▶ Source material:

━━━━━━━━━━━━━━━━

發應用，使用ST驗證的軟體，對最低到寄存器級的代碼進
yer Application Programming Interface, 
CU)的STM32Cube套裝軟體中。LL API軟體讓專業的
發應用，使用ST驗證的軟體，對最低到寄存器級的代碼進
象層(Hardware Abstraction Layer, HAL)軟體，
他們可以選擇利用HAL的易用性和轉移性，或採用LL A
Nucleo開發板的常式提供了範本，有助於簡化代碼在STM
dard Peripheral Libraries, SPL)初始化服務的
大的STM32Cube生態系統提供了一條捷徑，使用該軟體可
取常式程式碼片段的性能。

━━━━━━━━━━━━━━━━

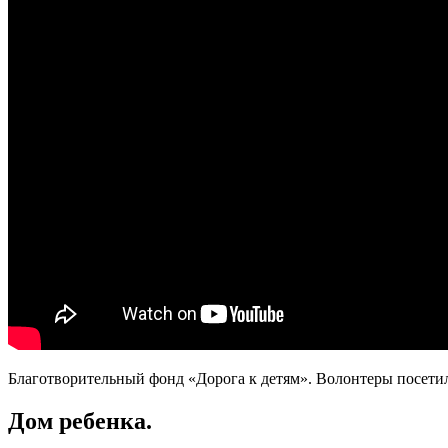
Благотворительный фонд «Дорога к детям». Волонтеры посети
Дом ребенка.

━━━━━━━━━━━━━━━━

▶ Task description:
From the material above, copy exactly the lines between the line holding "dard Peripheral Libraries, SPL)初始化服務的" and the line holding "取常式程式碼片段的性能。", inclusive, and only those.

▶ Problem solution:
dard Peripheral Libraries, SPL)初始化服務的
大的STM32Cube生態系統提供了一條捷徑，使用該軟體可
取常式程式碼片段的性能。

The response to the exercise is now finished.